Of the callers to the 24-hour confidential helpline who were counselled about sexual abuse, some 11 per cent of those who gave their age were 11 or younger, the charity said.

A total of 12,431 young people had counselling sessions with the charity’s round-the-clock helpline last year, where the main concern was sexual abuse.

Of those, 9,100 gave their age, with 11 per cent (1,020) revealed to be aged 11 or under.

For more than 40 per cent of them their call to ChildLine was the first time they had ever told anyone what had happened.

According to the charity, which provides a 24-hour confidential helpline for children, those under 12 who suffer sexual abuse are three times as likely not to have told anyone about it before speaking to ChildLine, compared with other abuse.

In counselling sessions about sexual abuse with children aged 11 and under, of those who disclosed whether they had told anyone about their concerns, 42 per cent said they had not.
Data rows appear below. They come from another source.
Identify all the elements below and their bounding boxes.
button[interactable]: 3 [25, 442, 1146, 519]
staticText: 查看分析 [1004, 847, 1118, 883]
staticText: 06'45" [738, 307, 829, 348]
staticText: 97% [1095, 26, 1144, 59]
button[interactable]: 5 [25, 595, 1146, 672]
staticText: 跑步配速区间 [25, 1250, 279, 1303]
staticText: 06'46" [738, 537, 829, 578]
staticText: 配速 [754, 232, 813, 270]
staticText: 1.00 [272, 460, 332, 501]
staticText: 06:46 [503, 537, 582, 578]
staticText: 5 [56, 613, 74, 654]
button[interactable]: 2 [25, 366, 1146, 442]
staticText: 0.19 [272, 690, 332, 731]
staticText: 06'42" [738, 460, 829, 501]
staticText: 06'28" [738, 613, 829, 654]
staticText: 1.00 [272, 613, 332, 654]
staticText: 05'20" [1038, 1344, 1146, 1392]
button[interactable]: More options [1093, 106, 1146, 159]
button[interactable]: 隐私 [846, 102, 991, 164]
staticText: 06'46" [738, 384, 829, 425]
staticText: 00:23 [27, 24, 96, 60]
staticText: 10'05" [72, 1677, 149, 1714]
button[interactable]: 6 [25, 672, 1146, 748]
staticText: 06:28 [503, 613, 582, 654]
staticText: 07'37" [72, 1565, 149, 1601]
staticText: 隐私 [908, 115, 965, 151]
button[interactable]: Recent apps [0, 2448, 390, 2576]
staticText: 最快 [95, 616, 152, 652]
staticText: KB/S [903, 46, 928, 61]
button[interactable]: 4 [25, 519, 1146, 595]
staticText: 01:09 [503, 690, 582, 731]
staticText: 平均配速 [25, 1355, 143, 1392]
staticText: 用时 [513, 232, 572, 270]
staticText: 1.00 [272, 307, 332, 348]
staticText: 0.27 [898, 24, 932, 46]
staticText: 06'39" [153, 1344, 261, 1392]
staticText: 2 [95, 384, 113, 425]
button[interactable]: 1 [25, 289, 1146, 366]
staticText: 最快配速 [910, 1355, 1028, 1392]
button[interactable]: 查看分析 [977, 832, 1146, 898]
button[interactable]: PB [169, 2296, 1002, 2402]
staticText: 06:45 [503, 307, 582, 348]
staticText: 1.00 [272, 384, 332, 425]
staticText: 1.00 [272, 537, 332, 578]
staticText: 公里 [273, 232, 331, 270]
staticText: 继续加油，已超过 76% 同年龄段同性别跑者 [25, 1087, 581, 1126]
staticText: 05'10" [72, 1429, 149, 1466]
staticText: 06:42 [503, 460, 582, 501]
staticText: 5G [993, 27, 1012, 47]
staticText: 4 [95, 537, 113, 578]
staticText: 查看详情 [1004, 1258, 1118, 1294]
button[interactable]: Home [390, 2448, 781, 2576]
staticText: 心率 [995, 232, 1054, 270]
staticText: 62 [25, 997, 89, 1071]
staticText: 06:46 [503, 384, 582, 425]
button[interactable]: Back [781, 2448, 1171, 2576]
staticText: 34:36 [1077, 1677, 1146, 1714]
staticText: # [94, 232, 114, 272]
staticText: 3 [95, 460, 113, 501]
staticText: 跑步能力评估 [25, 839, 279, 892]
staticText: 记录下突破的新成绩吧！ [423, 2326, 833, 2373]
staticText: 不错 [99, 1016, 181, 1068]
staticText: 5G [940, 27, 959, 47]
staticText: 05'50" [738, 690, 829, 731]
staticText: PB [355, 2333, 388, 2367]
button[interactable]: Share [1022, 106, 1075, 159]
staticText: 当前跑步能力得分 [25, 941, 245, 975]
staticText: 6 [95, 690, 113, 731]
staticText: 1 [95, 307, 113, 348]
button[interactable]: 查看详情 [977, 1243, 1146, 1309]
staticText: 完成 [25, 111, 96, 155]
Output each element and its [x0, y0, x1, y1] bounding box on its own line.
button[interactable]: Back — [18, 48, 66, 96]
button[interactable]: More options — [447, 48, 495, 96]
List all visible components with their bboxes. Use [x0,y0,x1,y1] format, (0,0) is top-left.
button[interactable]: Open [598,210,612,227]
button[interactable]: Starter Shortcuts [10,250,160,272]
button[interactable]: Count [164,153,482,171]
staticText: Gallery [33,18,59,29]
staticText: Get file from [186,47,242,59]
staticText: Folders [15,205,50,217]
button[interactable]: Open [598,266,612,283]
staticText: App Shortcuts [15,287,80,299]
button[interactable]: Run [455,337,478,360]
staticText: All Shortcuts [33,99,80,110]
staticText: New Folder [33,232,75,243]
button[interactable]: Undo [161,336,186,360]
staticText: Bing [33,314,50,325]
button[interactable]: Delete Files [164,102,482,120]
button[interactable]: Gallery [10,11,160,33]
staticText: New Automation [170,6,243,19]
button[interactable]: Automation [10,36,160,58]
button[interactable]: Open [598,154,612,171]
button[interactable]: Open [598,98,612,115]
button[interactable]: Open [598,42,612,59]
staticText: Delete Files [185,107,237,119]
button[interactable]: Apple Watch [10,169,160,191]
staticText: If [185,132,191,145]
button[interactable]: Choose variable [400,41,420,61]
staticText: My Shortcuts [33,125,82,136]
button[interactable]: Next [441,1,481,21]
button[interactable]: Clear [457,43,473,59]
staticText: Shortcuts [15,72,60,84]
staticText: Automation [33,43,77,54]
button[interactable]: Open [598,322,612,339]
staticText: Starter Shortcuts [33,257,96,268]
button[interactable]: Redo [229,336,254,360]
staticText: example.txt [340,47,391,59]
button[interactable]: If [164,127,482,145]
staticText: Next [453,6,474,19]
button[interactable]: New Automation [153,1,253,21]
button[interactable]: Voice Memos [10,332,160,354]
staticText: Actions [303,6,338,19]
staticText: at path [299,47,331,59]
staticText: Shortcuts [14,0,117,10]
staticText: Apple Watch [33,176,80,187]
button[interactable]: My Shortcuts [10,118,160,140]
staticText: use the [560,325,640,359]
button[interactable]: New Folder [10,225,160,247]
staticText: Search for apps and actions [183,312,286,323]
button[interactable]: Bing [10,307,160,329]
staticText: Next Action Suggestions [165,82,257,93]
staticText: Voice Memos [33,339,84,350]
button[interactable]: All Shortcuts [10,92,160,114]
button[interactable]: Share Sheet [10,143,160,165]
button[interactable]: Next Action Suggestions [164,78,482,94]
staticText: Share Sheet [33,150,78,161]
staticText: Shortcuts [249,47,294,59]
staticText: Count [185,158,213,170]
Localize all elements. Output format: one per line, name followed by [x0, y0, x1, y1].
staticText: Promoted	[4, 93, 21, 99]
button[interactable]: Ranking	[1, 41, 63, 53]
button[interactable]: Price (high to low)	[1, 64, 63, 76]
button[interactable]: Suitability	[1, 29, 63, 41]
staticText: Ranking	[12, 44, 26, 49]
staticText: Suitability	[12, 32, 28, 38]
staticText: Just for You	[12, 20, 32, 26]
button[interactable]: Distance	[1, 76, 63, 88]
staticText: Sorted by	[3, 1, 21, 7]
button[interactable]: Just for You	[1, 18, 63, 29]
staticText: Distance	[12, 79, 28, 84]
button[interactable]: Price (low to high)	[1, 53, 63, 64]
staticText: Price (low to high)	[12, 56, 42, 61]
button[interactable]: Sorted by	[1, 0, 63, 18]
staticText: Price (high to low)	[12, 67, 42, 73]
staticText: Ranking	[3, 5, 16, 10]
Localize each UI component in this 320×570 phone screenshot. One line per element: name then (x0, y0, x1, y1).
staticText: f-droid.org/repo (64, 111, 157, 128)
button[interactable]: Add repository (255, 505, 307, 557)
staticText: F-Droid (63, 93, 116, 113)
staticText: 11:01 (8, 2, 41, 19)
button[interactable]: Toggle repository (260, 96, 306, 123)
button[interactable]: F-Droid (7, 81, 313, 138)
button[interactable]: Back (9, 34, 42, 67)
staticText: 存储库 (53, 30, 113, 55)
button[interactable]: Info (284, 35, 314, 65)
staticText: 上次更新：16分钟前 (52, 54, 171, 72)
This figure compared to 15 per cent for counselling sessions about physical abuse; 13 per cent for sessions about neglect; and counselling sessions about emotional abuse where nine per cent said they had not previously told anyone before contacting ChildLine.

The figures, covering ChildLine’s 2012-13 (April-March)
year, are hoped to highlight the risks of abuse to the very young as part of campaigns to raise awareness.

The charity said the statistics also reveal that in many cases, young people suffering sexual abuse know their offender.

Of the 9,100 who gave their age, 85 per cent told ChildLine they knew who the perpetrator was, while just six per cent said that person was a stranger.

The figures are hoped to highlight risks to the very young – the NSPCC is currently carrying out its Underwear Rule campaign in a bid to help parents talk to their children about keeping them safe from abuse.

Sue Minto, head of ChildLine, said: “It’s a sad reflection on society that children of primary school age are being abused in this way but it’s a reality we have to face and prepare for.”